Poverty is a feature or characteristic of any country in the world and economists have defined people who are gaining income below the poverty line included in the category of poor. The drawing of the poverty line is based on the income levels of people, and it considers many factors and the ways people are gaining economic advantages. All governments in the world have taken policy actions in a variety of ways supporting the poor, and no country has eliminated poverty except the volume of people under the poverty line. Therefore, the elimination of poverty is a complicated task and it can see in some countries many poor, homeless people while rich people are living in a luxury status. 

Poverty elimination is a vital part of the curriculum of economics in universities, and some universities have identified the characteristics of poor countries considering a variety of factors. The University of Sussex made much research on the elevating of poverty and Sri Lanka was also included in such research. What is the most effective policy action to eliminate poverty, it is difficult to define? For example, a person gaining less than $1000 for a month is below the poverty line, but such a person could not be poor in Sri Lanka, it concerned the matter of purchasing power of a currency.     

When assessing the economy of Sri Lanka, the volume of people in the category of poverty has been subjected to variation and the COVID-19 pandemic also contributed to change the volume of poverty because the lockdown strategy to control the pandemic was disadvantaged to poor people who were restricted by limiting engagement of economic activities.

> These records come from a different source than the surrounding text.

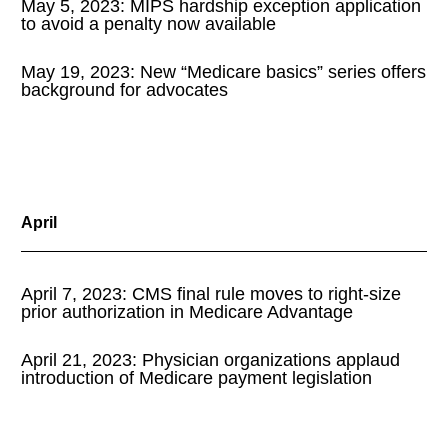
May 5, 2023: MIPS hardship exception application
to avoid a penalty now available
May 19, 2023: New “Medicare basics” series offers
background for advocates
April
April 7, 2023: CMS final rule moves to right-size
prior authorization in Medicare Advantage
April 21, 2023: Physician organizations applaud
introduction of Medicare payment legislation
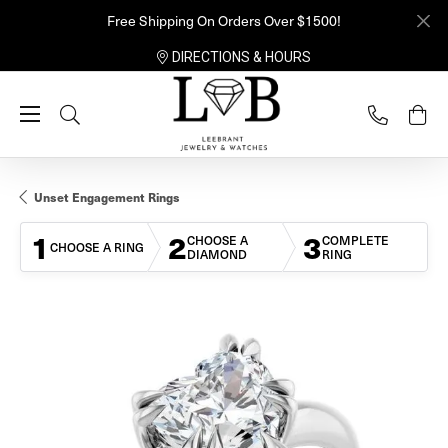
Free Shipping On Orders Over $1500!
DIRECTIONS & HOURS
Toggle Search Menu
Unset Engagement Rings
1
2
3
CHOOSE A
COMPLETE
CHOOSE A RING
DIAMOND
RING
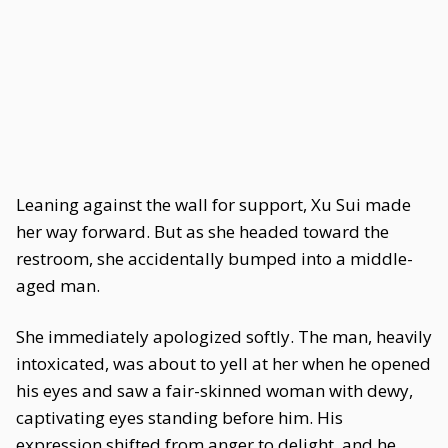
Leaning against the wall for support, Xu Sui made
her way forward. But as she headed toward the
restroom, she accidentally bumped into a middle-
aged man.
She immediately apologized softly. The man, heavily
intoxicated, was about to yell at her when he opened
his eyes and saw a fair-skinned woman with dewy,
captivating eyes standing before him. His
expression shifted from anger to delight, and he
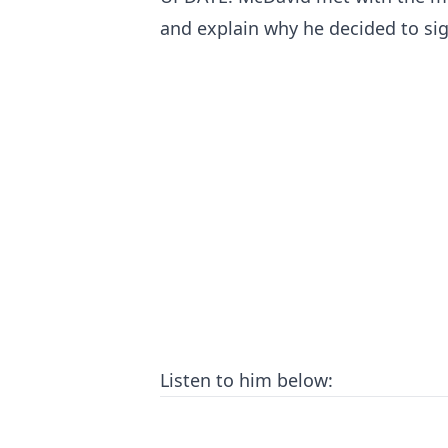
and explain why he decided to sig
Listen to him below:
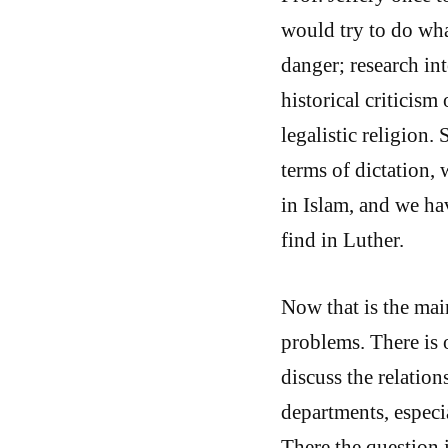
would try to do wha
danger; research in
historical criticism 
legalistic religion. 
terms of dictation, 
in Islam, and we ha
find in Luther.
Now that is the mai
problems. There is
discuss the relation
departments, especi
There the question 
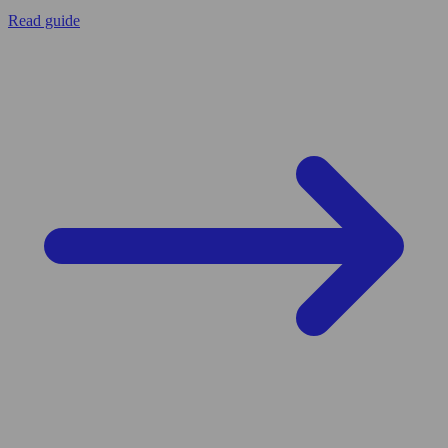
Read guide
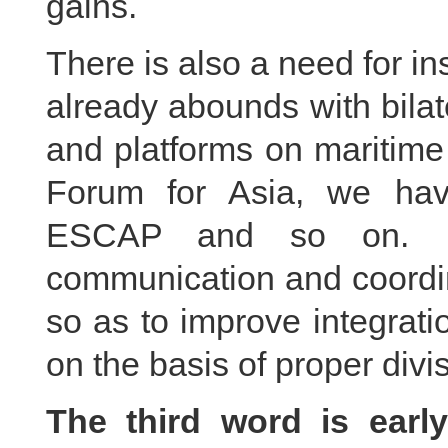
gains.
There is also a need for ins
already abounds with bila
and platforms on maritime
Forum for Asia, we ha
ESCAP and so on. It
communication and coord
so as to improve integrati
on the basis of proper divis
The third word is early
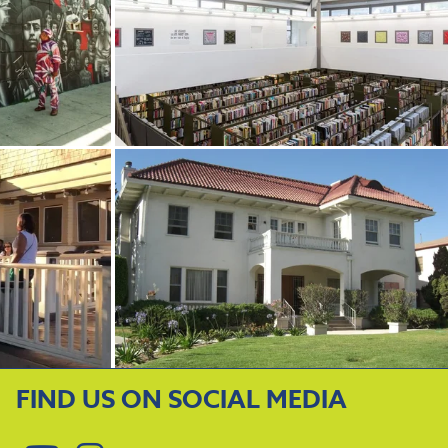
FIND US ON SOCIAL MEDIA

The efforts in the elimination of poverty in developed countries composed of various programs and providing subsidies for various expenses such as electricity gas, rent, and many others, and skills development programs to increase earning levels and encouragement in investments in projects that create jobs are major efforts of poverty elimination. The elimination of poverty is an impossible task. Whatever measures are used, many people include in poverty because the general price level, exchange rate, and the value of economic activities are changed for many reasons. When Mr.J.R. Jayawardane elected the prime minister in Sri Lanka in 1977, he started a payment system similar to dole in developed countries after about a few months, the program was abandoned by the government and what was the reason was unknown. Most probably, it was a lack of funds to afford. 

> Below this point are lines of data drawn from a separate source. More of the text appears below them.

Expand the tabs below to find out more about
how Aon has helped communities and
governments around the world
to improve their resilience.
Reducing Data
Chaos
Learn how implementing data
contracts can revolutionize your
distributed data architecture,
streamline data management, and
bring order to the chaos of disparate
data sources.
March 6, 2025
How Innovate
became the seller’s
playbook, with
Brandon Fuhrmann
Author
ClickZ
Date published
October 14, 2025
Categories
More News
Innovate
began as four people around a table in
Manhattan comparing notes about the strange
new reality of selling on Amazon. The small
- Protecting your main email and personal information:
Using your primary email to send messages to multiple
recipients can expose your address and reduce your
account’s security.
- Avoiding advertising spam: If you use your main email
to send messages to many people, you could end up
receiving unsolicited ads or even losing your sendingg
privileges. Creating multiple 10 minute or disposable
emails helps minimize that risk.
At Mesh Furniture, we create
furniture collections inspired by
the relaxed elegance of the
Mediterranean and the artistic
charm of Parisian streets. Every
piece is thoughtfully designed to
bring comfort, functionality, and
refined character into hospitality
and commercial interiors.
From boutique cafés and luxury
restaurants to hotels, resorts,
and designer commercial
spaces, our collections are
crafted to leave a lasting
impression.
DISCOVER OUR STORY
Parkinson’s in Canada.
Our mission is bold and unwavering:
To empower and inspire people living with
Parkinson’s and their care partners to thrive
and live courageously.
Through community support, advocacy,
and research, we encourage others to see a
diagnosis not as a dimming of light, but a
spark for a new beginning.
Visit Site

Various factors contribute to poverty in Sri Lanka. Lack of skills training in the education system has been a major reason, and in early the 1960s, education policy had changed to attract skills development in the school curriculum, despite this effort, Marxist political parties protested against policy changes and gave a terrible impression on the purpose of education. This attitude has still not been changed in Sri Lanka. Many people go overseas for education rather than investing in technical and vocational education. It does not kill development but for theoretical knowledge development in business and finance.  

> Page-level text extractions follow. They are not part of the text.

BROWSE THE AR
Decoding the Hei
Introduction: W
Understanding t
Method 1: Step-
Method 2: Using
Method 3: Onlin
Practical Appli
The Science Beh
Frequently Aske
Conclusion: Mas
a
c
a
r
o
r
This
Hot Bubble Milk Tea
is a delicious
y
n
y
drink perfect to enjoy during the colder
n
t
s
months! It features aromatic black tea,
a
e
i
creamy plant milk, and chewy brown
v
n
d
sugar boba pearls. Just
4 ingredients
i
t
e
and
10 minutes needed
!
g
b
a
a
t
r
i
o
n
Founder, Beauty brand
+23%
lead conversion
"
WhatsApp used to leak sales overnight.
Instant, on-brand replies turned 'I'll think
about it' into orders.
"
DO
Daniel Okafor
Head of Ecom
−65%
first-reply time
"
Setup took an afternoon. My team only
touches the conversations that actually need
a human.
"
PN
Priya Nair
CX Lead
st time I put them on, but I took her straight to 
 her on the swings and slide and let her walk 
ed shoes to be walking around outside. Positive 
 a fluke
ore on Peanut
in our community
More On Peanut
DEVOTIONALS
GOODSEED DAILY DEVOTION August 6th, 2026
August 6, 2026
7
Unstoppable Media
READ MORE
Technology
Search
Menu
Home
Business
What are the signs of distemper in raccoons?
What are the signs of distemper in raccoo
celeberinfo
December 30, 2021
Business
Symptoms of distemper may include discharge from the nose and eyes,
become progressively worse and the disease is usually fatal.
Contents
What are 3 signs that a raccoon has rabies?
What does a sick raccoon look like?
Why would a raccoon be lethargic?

The higher population in the country is another major factor for poverty. I read. A book in 1976 in which showed that the population in Sri Lanka was higher (George, S (1976) How the Other Half Dies, The Real Reason for World Hunger, Penguin Books p.57 and Sri Lanka had a population plan to maintain a lower rate of population growth, however, the plan has not been properly monitored and religions and racism encouraged to increase the birth rate of the country. I noticed a TV Chanel encouraged to increase kids and offering presents to those who have many kids in the family. While the death rate was reduced to very lower for a thousand, the rate of birth for a thousand went above. Now medical officers advise postponing pregnancy for young married women, it might increase the death rate of pregnant women and the spread of the Delta variant. Sri Lanka should have a 15 million population is the best option for the country, if it wants to reduce the poverty. The current population in Sri Lanka is seven million higher than it should be.              

I don’t want to suggest that Sri Lanka needs to implement Malthus’ theory, but the imbalance of female and male population 48:52 also contributes to an increase in population and makes a positive impact on poverty.

The population classification race needs changing and many Muslim populations are subjected to poverty as the religion motivates them to have more kids in a family.